Lisle does not controvert these statements, but the question remains whether they are sufficient to establish legal liability to the claimant, Finis.com, on its claim against the debtor. The court concludes without further analysis that they do not support a finding of breach of fiduciary duty. This court has previously held in Peoples Bank & Trust Co. v. Penick (In re Penick), Adv. No. 95-7065 (Bankr. E.D. Ky. July 31, 1996), quoting from In re Johnson, 691 F.2d 249 (6th Cir. 1982), that "[t]he term 'fiduciary' applies only to express or technical trusts and does not extend to implied trusts, which are imposed on transactions by operation of law as a matter of equity." Id., at 252. There has been no proof presented that the debtor was a fiduciary, and Finis.com's claim therefore cannot be based on breach of fiduciary duty.

Rogan's contention that the debtor committed fraud in regard to eCampus.com is based on Jane Ciancanelli's conclusion that the debtor was engaged in a Ponzi scheme for a number of years. He contends that a demonstration that the debtor carried on such a scheme is sufficient to prove fraud. He cites in support of this contention In re Taubman, 160 B.R. 964 (Bankr. S.D. Ohio 1993). There the Chapter 7 trustee brought an action to avoid transfers to individual investors by the debtor as part of a long-standing Ponzi scheme she operated. In analyzing these transfers, the court concluded that it was "appropriate to find actual intent [to commit fraud] from the Debtor's active participation in a ponzi (sic) scheme." Id. at 983. The transfers were determined to be fraudulent, and the trustee was successful in avoiding them.

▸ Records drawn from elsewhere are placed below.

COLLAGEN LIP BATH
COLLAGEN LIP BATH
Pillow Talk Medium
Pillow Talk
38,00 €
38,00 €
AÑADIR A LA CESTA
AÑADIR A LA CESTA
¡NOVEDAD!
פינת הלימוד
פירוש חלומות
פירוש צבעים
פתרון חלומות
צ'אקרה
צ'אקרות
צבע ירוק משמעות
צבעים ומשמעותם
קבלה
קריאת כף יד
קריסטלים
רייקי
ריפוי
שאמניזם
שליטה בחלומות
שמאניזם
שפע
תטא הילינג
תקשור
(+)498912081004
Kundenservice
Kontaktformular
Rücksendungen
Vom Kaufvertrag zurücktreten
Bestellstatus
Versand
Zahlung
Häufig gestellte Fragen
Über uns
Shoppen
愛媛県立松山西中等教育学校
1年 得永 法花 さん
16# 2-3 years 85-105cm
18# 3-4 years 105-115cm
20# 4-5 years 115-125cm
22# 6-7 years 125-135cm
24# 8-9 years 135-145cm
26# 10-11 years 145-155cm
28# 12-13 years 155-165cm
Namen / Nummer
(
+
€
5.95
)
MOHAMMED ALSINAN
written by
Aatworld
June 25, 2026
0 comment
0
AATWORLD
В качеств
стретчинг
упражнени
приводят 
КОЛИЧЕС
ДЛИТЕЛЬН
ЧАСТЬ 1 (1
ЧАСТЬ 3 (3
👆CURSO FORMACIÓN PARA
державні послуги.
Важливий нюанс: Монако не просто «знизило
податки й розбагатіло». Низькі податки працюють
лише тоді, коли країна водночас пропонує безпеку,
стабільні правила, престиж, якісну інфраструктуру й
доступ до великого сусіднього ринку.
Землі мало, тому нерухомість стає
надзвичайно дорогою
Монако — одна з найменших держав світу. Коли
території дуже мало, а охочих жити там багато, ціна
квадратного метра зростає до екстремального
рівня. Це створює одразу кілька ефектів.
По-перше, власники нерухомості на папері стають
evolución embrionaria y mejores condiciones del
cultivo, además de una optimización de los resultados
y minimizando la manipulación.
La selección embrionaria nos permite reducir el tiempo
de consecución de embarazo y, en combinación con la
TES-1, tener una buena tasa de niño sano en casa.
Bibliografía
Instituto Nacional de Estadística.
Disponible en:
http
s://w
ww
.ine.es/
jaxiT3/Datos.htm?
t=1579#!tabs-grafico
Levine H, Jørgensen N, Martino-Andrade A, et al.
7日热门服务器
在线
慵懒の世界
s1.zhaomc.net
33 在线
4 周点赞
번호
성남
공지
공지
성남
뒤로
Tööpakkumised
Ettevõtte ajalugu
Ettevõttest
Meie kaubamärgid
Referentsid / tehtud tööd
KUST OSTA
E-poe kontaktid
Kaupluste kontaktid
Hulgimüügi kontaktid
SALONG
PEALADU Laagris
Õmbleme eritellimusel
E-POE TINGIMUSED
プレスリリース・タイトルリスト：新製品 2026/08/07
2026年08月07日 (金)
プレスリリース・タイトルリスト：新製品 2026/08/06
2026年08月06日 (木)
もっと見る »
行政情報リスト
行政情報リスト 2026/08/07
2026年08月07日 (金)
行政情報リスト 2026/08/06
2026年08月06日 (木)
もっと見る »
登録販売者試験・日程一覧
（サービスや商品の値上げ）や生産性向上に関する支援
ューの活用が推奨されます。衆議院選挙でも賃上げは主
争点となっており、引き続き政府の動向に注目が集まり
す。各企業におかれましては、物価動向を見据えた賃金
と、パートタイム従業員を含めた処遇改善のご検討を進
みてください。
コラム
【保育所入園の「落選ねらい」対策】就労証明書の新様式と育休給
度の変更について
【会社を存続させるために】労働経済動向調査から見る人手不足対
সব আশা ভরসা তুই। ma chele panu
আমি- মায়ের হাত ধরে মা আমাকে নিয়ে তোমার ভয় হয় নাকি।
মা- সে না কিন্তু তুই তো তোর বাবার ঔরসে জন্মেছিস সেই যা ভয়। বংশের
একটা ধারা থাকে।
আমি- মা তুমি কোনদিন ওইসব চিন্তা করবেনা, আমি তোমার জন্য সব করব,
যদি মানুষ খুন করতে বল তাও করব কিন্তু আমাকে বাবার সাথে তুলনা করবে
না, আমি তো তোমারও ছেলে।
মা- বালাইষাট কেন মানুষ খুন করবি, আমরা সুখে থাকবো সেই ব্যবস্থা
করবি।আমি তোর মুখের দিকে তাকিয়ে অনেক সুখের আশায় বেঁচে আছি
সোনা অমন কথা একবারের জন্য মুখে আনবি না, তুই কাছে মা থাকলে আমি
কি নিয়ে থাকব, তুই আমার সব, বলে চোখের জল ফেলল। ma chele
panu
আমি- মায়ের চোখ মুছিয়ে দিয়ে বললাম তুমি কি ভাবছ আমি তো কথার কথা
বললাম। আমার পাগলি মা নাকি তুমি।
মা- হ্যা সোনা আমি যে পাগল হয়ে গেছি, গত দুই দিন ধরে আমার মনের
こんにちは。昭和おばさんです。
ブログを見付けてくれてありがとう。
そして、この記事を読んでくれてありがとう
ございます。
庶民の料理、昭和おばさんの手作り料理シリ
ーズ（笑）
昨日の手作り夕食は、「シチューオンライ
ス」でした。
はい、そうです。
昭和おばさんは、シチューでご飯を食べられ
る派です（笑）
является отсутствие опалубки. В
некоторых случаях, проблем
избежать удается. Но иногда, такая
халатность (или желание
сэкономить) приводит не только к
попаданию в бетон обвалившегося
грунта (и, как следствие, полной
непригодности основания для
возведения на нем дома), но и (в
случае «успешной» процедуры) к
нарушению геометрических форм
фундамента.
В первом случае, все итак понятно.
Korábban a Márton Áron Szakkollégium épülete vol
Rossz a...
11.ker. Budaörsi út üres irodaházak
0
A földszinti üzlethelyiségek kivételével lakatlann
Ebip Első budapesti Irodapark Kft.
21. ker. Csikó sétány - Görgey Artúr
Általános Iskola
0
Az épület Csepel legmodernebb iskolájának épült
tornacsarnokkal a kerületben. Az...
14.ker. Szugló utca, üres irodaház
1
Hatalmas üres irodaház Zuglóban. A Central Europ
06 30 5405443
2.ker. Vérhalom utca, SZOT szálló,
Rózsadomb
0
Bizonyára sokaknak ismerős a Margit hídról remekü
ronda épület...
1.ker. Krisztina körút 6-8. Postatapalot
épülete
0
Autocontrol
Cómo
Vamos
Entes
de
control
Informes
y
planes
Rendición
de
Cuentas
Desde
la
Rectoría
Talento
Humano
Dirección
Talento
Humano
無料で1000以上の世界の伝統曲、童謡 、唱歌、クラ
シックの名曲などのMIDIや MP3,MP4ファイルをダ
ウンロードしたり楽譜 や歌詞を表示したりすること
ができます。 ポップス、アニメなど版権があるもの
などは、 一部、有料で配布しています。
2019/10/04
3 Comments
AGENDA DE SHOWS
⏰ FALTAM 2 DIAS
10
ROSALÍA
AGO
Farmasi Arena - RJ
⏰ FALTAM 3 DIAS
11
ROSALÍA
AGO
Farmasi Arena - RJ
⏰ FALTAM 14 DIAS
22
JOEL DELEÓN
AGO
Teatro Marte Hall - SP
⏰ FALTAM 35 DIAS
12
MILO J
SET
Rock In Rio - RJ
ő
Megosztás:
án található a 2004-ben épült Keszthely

The question here is whether Rogan has established that the debtor is personally liable for losses suffered by eCampus.com as a result of dealings between it and WBI. This court does not believe that he has. While the court agrees that evidence that the debtor engaged in a Ponzi scheme is compelling, Rogan does not make a direct connection between that activity and any personal liability of the debtor for debts owed to eCampus.com by WBI. Most of Rogan's arguments are based on the assumption that the debtor breached some fiduciary duty to eCampus.com. by, for instance, "arranging" the $20,000,000 loan to WBI. Aside from the fact that the debtor does not meet the definition of a fiduciary, Rogan does not present any proof to support his allegation that the debtor personally arranged for that loan.

Rogan makes reference to an affidavit of the debtor in which he purportedly stated that he exercised sole control of WBI. Rogan does not attach a copy of this affidavit, nor does he identify in what connection it was submitted. The debtor's control of WBI is not the issue, however, but rather what control, if any, he exercised over eCampus.com. The court is asked to assume that the debtor fraudulently induced eCampus.com to incur debt that he knew would not be repaid because there is evidence that he engaged in a Ponzi scheme. Without evidence of the debtor's personal responsibility for and involvement in the various losses suffered by eCampus.com, this is too great a leap to make. The court does not believe that Rogan provided evidence sufficient to support a claim that the debtor is liable for these losses, and his claim must be disallowed.

The net result of disallowance of this claim would appear to have no effect as to recovery by the claimant since the claim, if allowed, would be subordinated pursuant to the terms of the plan, and a full recovery by the unsecured creditors and other classes having a higher priority would be required before any recovery would be had by the claimant. The prospect that all higher classes of claims will be paid in full does not appear good at this time. An order in conformity with this opinion will be entered separately.



Copies to:



Ann E. Samani, Esq.

Elizabeth Lee Thompson, Esq.

1. Rogan explains this part of the claim as representing WBI's purchase of eCampus.com stock at $0.01 per share when subsequent purchasers paid $1.06 and $3.90 per share, the benefit being WBI's purchase of stock for $44,098.36 which others would have had to purchase for at least $47,076,999.30.